Where in the records does the word "marcado" occur? Copy each line in which it does.

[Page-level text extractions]
****************

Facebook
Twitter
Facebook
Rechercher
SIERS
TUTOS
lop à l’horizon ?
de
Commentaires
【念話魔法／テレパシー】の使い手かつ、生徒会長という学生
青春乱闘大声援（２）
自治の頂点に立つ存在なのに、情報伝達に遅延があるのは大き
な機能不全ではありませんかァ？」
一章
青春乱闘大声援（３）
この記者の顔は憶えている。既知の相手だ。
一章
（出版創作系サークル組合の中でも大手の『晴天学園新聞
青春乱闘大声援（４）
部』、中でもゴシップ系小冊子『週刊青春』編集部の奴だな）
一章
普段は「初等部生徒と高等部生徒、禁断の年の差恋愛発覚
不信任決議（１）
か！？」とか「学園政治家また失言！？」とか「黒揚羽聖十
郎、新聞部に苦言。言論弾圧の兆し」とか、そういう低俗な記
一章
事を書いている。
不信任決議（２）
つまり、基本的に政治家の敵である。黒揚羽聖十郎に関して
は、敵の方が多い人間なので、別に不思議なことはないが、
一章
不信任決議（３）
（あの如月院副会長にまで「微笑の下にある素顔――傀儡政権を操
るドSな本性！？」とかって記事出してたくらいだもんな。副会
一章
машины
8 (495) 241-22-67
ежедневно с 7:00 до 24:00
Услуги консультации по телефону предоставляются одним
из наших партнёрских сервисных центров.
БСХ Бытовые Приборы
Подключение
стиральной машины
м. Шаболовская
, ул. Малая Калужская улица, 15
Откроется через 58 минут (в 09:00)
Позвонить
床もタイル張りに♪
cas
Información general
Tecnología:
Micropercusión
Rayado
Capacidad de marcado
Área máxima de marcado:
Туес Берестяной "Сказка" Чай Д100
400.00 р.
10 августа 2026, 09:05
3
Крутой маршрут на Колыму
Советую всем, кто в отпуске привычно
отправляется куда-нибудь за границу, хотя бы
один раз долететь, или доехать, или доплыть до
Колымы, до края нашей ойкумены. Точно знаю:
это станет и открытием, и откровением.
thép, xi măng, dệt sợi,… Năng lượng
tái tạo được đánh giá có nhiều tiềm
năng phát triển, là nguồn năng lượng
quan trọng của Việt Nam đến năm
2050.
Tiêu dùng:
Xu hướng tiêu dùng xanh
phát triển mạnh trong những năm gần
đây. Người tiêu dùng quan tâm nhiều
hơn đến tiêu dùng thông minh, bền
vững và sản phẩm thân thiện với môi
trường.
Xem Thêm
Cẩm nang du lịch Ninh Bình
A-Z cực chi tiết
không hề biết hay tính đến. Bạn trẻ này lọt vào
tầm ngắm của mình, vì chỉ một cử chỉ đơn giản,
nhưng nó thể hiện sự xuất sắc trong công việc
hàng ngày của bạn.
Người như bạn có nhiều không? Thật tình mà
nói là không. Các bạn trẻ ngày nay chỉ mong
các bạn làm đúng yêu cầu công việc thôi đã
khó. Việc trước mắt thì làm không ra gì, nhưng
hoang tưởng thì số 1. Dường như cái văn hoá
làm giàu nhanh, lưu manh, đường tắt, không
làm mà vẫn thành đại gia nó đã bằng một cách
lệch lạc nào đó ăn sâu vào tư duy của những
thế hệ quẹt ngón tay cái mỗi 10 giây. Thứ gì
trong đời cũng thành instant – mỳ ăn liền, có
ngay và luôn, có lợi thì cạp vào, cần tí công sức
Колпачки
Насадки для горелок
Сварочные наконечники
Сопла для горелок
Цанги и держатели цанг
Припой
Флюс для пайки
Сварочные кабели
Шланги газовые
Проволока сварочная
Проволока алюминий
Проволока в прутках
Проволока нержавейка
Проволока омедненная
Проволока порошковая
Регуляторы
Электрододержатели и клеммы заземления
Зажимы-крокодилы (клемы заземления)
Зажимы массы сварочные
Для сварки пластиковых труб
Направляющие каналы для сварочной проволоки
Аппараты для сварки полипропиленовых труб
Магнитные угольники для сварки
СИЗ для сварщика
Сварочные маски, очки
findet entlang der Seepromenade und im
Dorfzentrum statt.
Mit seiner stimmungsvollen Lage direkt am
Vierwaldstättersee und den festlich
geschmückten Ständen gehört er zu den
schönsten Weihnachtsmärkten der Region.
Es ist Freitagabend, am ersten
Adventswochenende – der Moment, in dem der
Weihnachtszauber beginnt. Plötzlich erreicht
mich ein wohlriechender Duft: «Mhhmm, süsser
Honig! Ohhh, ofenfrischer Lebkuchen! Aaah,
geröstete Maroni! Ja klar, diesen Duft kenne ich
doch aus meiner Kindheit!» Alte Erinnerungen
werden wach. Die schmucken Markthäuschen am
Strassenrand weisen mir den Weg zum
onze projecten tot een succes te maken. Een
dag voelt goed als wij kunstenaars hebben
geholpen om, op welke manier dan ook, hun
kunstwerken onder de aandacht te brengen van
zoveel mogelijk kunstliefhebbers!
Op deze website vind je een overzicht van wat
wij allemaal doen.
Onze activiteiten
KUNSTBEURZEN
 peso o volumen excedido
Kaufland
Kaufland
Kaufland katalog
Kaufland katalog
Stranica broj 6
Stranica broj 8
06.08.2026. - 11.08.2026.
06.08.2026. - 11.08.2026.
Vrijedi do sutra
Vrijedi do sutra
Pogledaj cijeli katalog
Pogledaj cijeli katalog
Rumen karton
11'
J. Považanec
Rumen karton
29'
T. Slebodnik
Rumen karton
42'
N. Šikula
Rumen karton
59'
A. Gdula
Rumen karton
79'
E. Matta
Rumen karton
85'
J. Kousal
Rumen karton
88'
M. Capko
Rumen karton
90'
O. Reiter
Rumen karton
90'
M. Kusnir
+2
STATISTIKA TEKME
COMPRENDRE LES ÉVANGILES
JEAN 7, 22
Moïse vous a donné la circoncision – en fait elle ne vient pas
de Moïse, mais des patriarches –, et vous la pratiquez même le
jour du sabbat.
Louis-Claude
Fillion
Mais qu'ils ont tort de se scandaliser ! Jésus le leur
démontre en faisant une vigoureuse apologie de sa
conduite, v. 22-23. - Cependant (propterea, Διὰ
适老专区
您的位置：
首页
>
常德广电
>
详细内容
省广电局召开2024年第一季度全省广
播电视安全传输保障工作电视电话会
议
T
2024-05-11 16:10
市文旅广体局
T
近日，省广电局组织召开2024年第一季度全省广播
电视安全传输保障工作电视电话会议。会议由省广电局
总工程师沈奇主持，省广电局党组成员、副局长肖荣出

****************

## [OUTPUT]
Capacidad de marcado
Área máxima de marcado:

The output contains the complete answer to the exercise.